Был день 31 термидора по революционному календарю, по старому 18 июля, второй после похорон гражданина Марата и первый после казни ведьмы из Кальвадоса. Стол Попье был завален новыми, сегодняшними приговорами, и имя Шарлотты Корде значилось в них последним.
Мадмуазель Корде застала Друга народа в похожей на ботинок ванной пишущим на доске, благоухающим уксусом и мечтающим об очищении крови. Она пронзила его грудь большим ножом с белой костяной ручкой. Впервые после длительного времени графа протокола содержала сведения об уголовном преступлении. Наконец-то она показалась ему, выросшему в адвокатских канцеляриях, похожей на старый добрый обоснованный приговор.
Поверил ли он, что приговор девице из Кальвадоса означал новый поворот в содержании его книги, а вместе с тем и изменение в духе революционного правосудия, который даст ему возможность наслаждаться не только как писарю — каллиграфией, но и как человеку — справедливостью? Не будем забегать далеко вперед с мыслью о том, что у него было как-то особенно развито чувство справедливости. У него был очень хорошо развит замечательный почерк, это так, и мы удовлетворимся этим, не строя из него героя или мученика, покуда он сам, независимо от каких-либо причин, не решит стать таковым.
Удовлетворение работой, вызванное добротно обоснованным наказанием убийце Марата, не стало настоящей, по крайней мере, доказанной причиной того, что, когда ему вручили новые приговоры, он не взялся, вопреки обычаю и принятым правилам, сразу заносить их в протоколы, он даже не глянул на них, а просто вытащил из кармана ломоть ячменного хлеба и кусок твердого нормандского сыра и принялся за свой обед. Месье Иоахим Вилете, дежурный судья трибунала, который после обеда должен наблюдать за исполнением смертных приговоров, только около трех явится за списками приговоренных, собранными писарем Шоде.
Время у него было, но Попье, хотя у нашего героя хроники не было для того повода, пожелал, чтобы причиной такого перерыва стала надежда на возвращение справедливости в то дело, которым он занимался. Потому рассмотрим эту возможность.
Было ли в его жизни основание для столь смелого предположения?
И было и не было. (Эта двусмысленная формула относится к большинству полученных нами сведений о Жан-Луи Попье.)

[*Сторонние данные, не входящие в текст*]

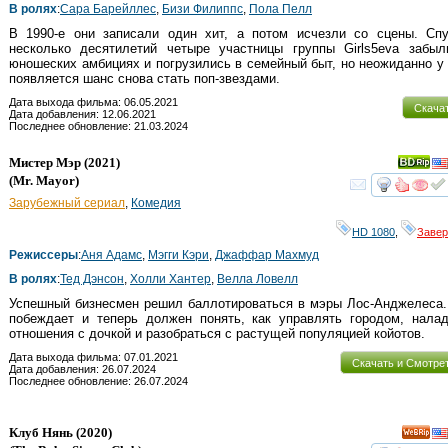
В ролях
:
Сара Барейллес
,
Бизи Филиппс
,
Пола Пелл
В 1990-е они записали один хит, а потом исчезли со сцены. Спу
несколько десятилетий четыре участницы группы Girls5eva забыл
юношеских амбициях и погрузились в семейный быт, но неожиданно у
появляется шанс снова стать поп-звездами.
Дата выхода фильма: 06.05.2021
Скача
Дата добавления: 12.06.2021
Последнее обновление: 21.03.2024
Мистер Мэр
(2021)
(
Mr. Mayor
)
смот
Зарубежный сериал
,
Комедия
HD 1080
,
Заве
Режиссеры
:
Аня Адамс
,
Мэгги Кэри
,
Джаффар Махмуд
В ролях
:
Тед Дэнсон
,
Холли Хантер
,
Велла Ловелл
Успешный бизнесмен решил баллотироваться в мэры Лос-Анджелеса.
побеждает и теперь должен понять, как управлять городом, налад
отношения с дочкой и разобраться с растущей популяцией койотов.
Дата выхода фильма: 07.01.2021
Скачать и Смотре
Дата добавления: 26.07.2024
Последнее обновление: 26.07.2024
Клуб Нянь
(2020)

Общепризнанные предания сообщают, что он был тайным врагом Республики — а кто решился бы стать открытым? — и что его пристроил в администрацию Дворца правосудия прежний работодатель, тоже якобы сторонник Жиронды, а на деле участник роялистского заговора. Предположение, допускающее наличие опаснейших контрреволюционеров в рядах тех, кто горой поднялся на защиту Революции, вполне соответствует странным вкусам времени. Между тем, лишая его политической невинности, гомериды Реставрации отказывают действиям Попье в спонтанности — в его величайшем достоинстве. Желая сделать из него героя, они украшают картину вымышленными мотивами. Так получился палимпсест, под наслоениями которого совсем потерялся образ настоящего Попье.
Очищенный от наносов, он предстает перед нами как человек вне истории. Можно сказать, что он скорее был умеренным приверженцем перемен, чем их противником. У него не было никаких причин противиться Революции. Прежний режим не дал ему ничего такого, чтобы он почувствовал необходимость отблагодарить его. Ни сочувствием, ни тем более какими-либо поступками. Даже если бы ему было за пятьдесят, — возраст, в котором человек уже не надеется ни на что, кроме легкой смерти, — то и тогда у него были бы все основания приветствовать отмену старых привилегий и появление причин для возникновения новых. Революция не могла ни принести ему ничего, ни отнять что-либо. В первые свои дни она, вероятно, уравняла его в правах с прочими гражданами, чего ранее не наблюдалось, и даже, в чем я сомневаюсь, сделала более свободным. Несколько вечерних прогулок, если он на таковые отваживался, близ кафе «Пале-Руаяль», где со столов произносили речи, а в промежутках организовывались заговоры, должны были убедить его, что большинство завоеванных свобод его не касаются, и что как бы они привлекательны ни были, ему от них большой выгоды не видать.